Exercise prompt -
Any image in the records is to be dropped, and everything else duplicated precisely.

Data section -
————————
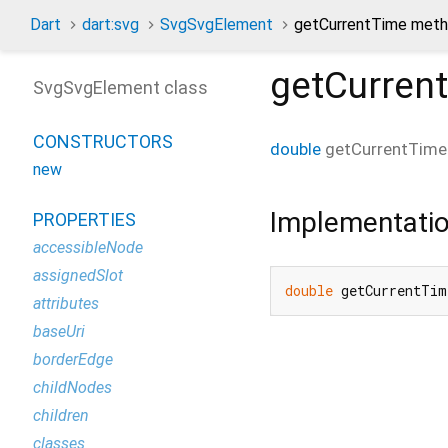
Dart
dart:svg
SvgSvgElement
getCurrentTime met
getCurren
SvgSvgElement class
CONSTRUCTORS
double
getCurrentTime
new
Implementati
PROPERTIES
accessibleNode
assignedSlot
double
 getCurrentTim
attributes
baseUri
borderEdge
childNodes
children
classes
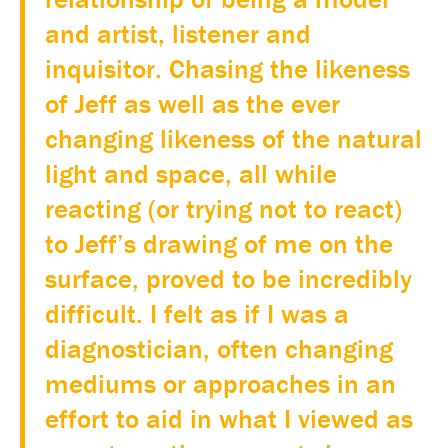
and artist, listener and
inquisitor. Chasing the likeness
of Jeff as well as the ever
changing likeness of the natural
light and space, all while
reacting (or trying not to react)
to Jeff’s drawing of me on the
surface, proved to be incredibly
difficult. I felt as if I was a
diagnostician, often changing
mediums or approaches in an
effort to aid in what I viewed as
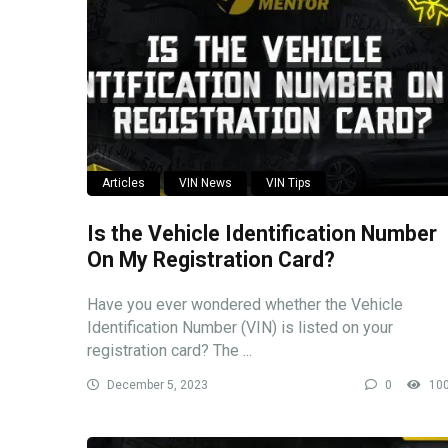
Articles
VIN News
VIN Tips
Is the Vehicle Identification Number
On My Registration Card?
Have you ever wondered whether the Vehicle
Identification Number (VIN) is listed on your
registration card? The ...
December 5, 2023
0
10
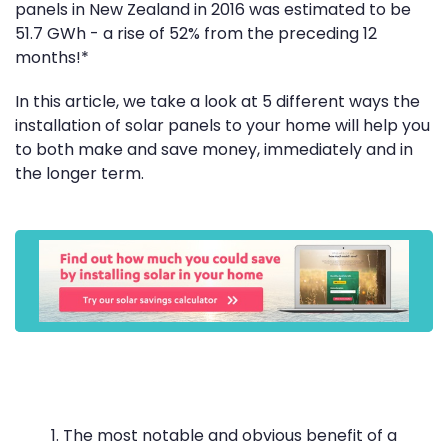
panels in New Zealand in 2016 was estimated to be
51.7 GWh - a rise of 52% from the preceding 12
months!*
In this article, we take a look at 5 different ways the
installation of solar panels to your home will help you
to both make and save money, immediately and in
the longer term.
The most notable and obvious benefit of a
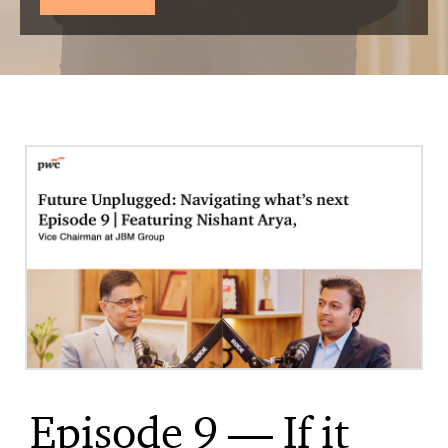
Episode 9 — If it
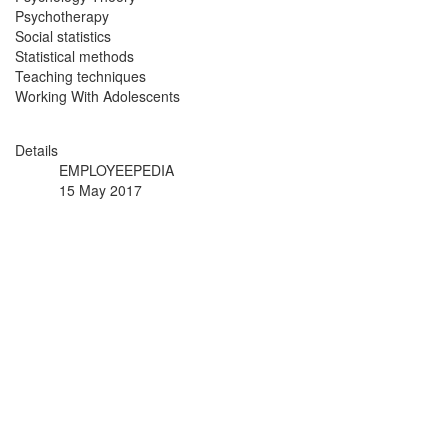
Psychotherapy
Social statistics
Statistical methods
Teaching techniques
Working With Adolescents
Details
EMPLOYEEPEDIA
15 May 2017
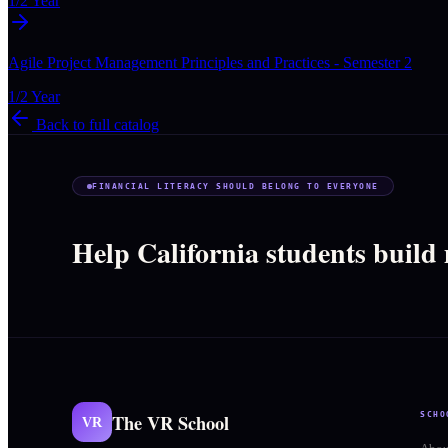
1/2 Year
Agile Project Management Principles and Practices - Semester 2
1/2 Year
Back to full catalog
FINANCIAL LITERACY SHOULD BELONG TO EVERYONE
Help California students build
The VR School
SCHO
VR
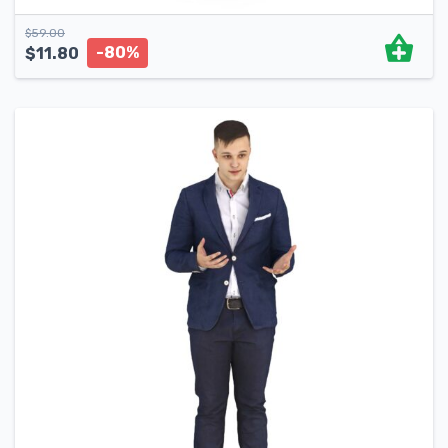
$
59.00
-80%
$
11.80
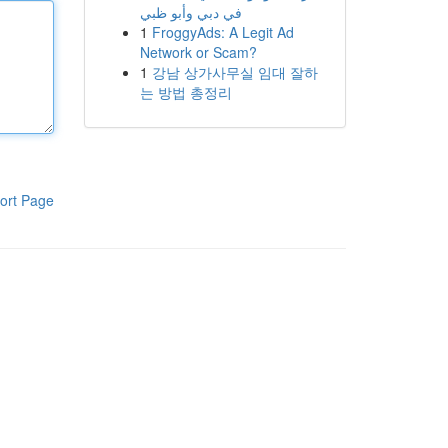
في دبي وأبو ظبي
1
FroggyAds: A Legit Ad
Network or Scam?
1
강남 상가사무실 임대 잘하
는 방법 총정리
ort Page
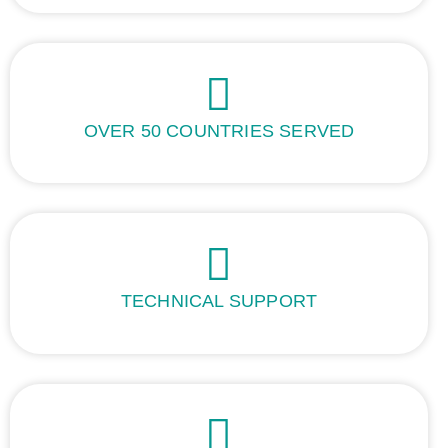
OVER 50 COUNTRIES SERVED
TECHNICAL SUPPORT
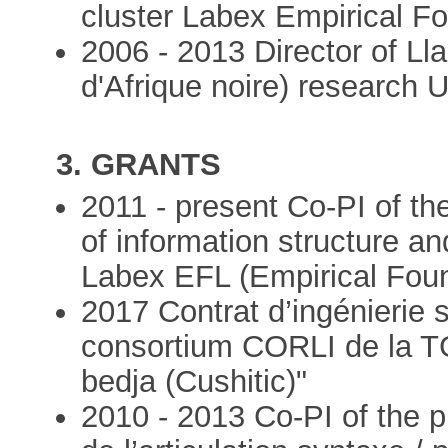
cluster Labex Empirical Fo
2006 - 2013 Director of Ll
d'Afrique noire) research 
3. GRANTS
2011 - present Co-PI of th
of information structure an
Labex EFL (Empirical Found
2017 Contrat d’ingénierie 
consortium CORLI de la 
bedja (Cushitic)"
2010 - 2013 Co-PI of the p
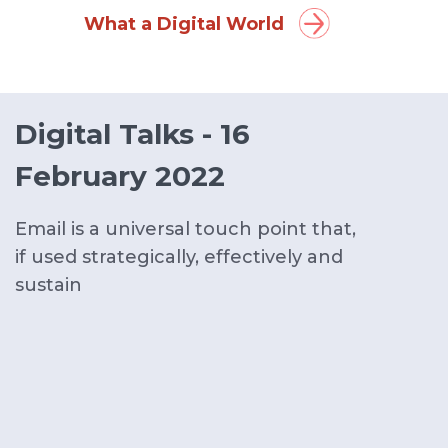
What a Digital World
Digital Talks - 16
February 2022
Email is a universal touch point that,
if used strategically, effectively and
sustain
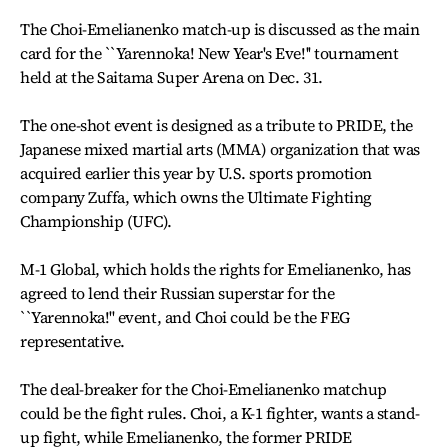
The Choi-Emelianenko match-up is discussed as the main
card for the ``Yarennoka! New Year's Eve!'' tournament
held at the Saitama Super Arena on Dec. 31.
The one-shot event is designed as a tribute to PRIDE, the
Japanese mixed martial arts (MMA) organization that was
acquired earlier this year by U.S. sports promotion
company Zuffa, which owns the Ultimate Fighting
Championship (UFC).
M-1 Global, which holds the rights for Emelianenko, has
agreed to lend their Russian superstar for the
``Yarennoka!'' event, and Choi could be the FEG
representative.
The deal-breaker for the Choi-Emelianenko matchup
could be the fight rules. Choi, a K-1 fighter, wants a stand-
up fight, while Emelianenko, the former PRIDE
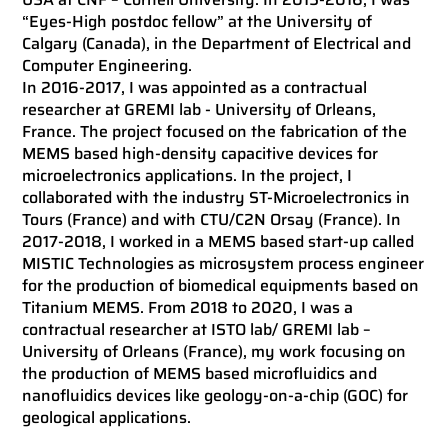
“Eyes-High postdoc fellow” at the University of
Calgary (Canada), in the Department of Electrical and
Computer Engineering.
In 2016-2017, I was appointed as a contractual
researcher at GREMI lab - University of Orleans,
France. The project focused on the fabrication of the
MEMS based high-density capacitive devices for
microelectronics applications. In the project, I
collaborated with the industry ST-Microelectronics in
Tours (France) and with CTU/C2N Orsay (France). In
2017-2018, I worked in a MEMS based start-up called
MISTIC Technologies as microsystem process engineer
for the production of biomedical equipments based on
Titanium MEMS. From 2018 to 2020, I was a
contractual researcher at ISTO lab/ GREMI lab –
University of Orleans (France), my work focusing on
the production of MEMS based microfluidics and
nanofluidics devices like geology-on-a-chip (GOC) for
geological applications.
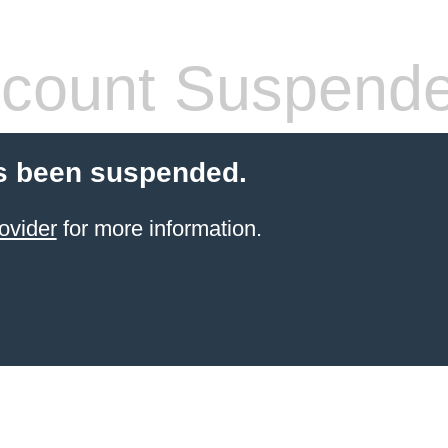
count Suspend
s been suspended.
ovider
for more information.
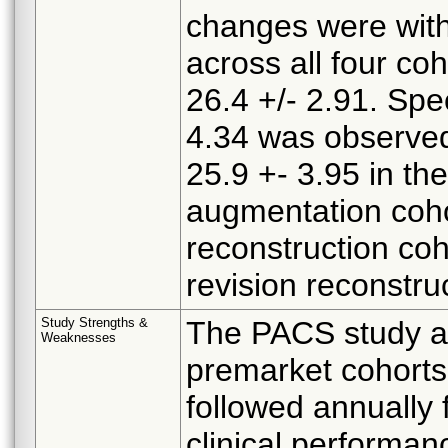
changes were with
across all four coh
26.4 +/- 2.91. Spec
4.34 was observed
25.9 +- 3.95 in the
augmentation cohor
reconstruction coh
revision reconstru
Study Strengths &
The PACS study as
Weaknesses
premarket cohorts
followed annually 
clinical performan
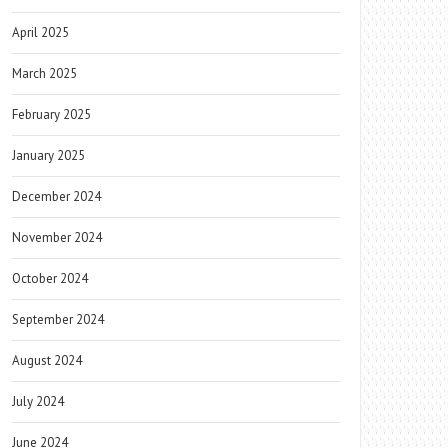
April 2025
March 2025
February 2025
January 2025
December 2024
November 2024
October 2024
September 2024
August 2024
July 2024
June 2024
————————
Answer -
Dart
dart:svg
SvgSvgElement
getCurrentTime met
getCurren
SvgSvgElement class
CONSTRUCTORS
double
getCurrentTime
new
Implementati
PROPERTIES
accessibleNode
assignedSlot
double
 getCurrentTim
attributes
baseUri
borderEdge
childNodes
children
classes
and artist, listener and
inquisitor. Chasing the likeness
of Jeff as well as the ever
changing likeness of the natural
light and space, all while
reacting (or trying not to react)
to Jeff’s drawing of me on the
surface, proved to be incredibly
difficult. I felt as if I was a
diagnostician, often changing
mediums or approaches in an
effort to aid in what I viewed as
Articles
VIN News
VIN Tips
Is the Vehicle Identification Number
On My Registration Card?
Have you ever wondered whether the Vehicle
Identification Number (VIN) is listed on your
registration card? The ...
December 5, 2023
0
10
panels in New Zealand in 2016 was estimated to be
51.7 GWh - a rise of 52% from the preceding 12
months!*
In this article, we take a look at 5 different ways the
installation of solar panels to your home will help you
to both make and save money, immediately and in
the longer term.
The most notable and obvious benefit of a
Episode 9 — If it
Psychotherapy
Social statistics
Statistical methods
Teaching techniques
Working With Adolescents
Details
EMPLOYEEPEDIA
15 May 2017
1/2 Year
Agile Project Management Principles and Practices - Semester 2
1/2 Year
Back to full catalog
FINANCIAL LITERACY SHOULD BELONG TO EVERYONE
Help California students build
The VR School
SCHO
VR
$
59.00
-80%
$
11.80
في دبي وأبو ظبي
1
FroggyAds: A Legit Ad
Network or Scam?
1
강남 상가사무실 임대 잘하
는 방법 총정리
ort Page
OVER 50 COUNTRIES SERVED
TECHNICAL SUPPORT
cluster Labex Empirical Fo
2006 - 2013 Director of Ll
d'Afrique noire) research 
3. GRANTS
2011 - present Co-PI of th
of information structure an
Labex EFL (Empirical Found
2017 Contrat d’ingénierie 
consortium CORLI de la 
bedja (Cushitic)"
2010 - 2013 Co-PI of the p
What a Digital World
Digital Talks - 16
February 2022
Email is a universal touch point that,
if used strategically, effectively and
sustain
The Choi-Emelianenko match-up is discussed as the main
card for the ``Yarennoka! New Year's Eve!'' tournament
held at the Saitama Super Arena on Dec. 31.
The one-shot event is designed as a tribute to PRIDE, the
Japanese mixed martial arts (MMA) organization that was
acquired earlier this year by U.S. sports promotion
company Zuffa, which owns the Ultimate Fighting
Championship (UFC).
M-1 Global, which holds the rights for Emelianenko, has
agreed to lend their Russian superstar for the
``Yarennoka!'' event, and Choi could be the FEG
representative.
The deal-breaker for the Choi-Emelianenko matchup
could be the fight rules. Choi, a K-1 fighter, wants a stand-
up fight, while Emelianenko, the former PRIDE
“Eyes-High postdoc fellow” at the University of
Calgary (Canada), in the Department of Electrical and
Computer Engineering.
In 2016-2017, I was appointed as a contractual
researcher at GREMI lab - University of Orleans,
France. The project focused on the fabrication of the
MEMS based high-density capacitive devices for
microelectronics applications. In the project, I
collaborated with the industry ST-Microelectronics in
Tours (France) and with CTU/C2N Orsay (France). In
2017-2018, I worked in a MEMS based start-up called
MISTIC Technologies as microsystem process engineer
for the production of biomedical equipments based on
Titanium MEMS. From 2018 to 2020, I was a
contractual researcher at ISTO lab/ GREMI lab –
University of Orleans (France), my work focusing on
the production of MEMS based microfluidics and
nanofluidics devices like geology-on-a-chip (GOC) for
geological applications.
count Suspend
s been suspended.
ovider
for more information.
changes were with
across all four coh
26.4 +/- 2.91. Spec
4.34 was observed
25.9 +- 3.95 in the
augmentation cohor
reconstruction coh
revision reconstru
Study Strengths &
The PACS study as
Weaknesses
premarket cohorts
followed annually 
clinical performan
April 2025
March 2025
February 2025
January 2025
December 2024
November 2024
October 2024
September 2024
August 2024
July 2024
June 2024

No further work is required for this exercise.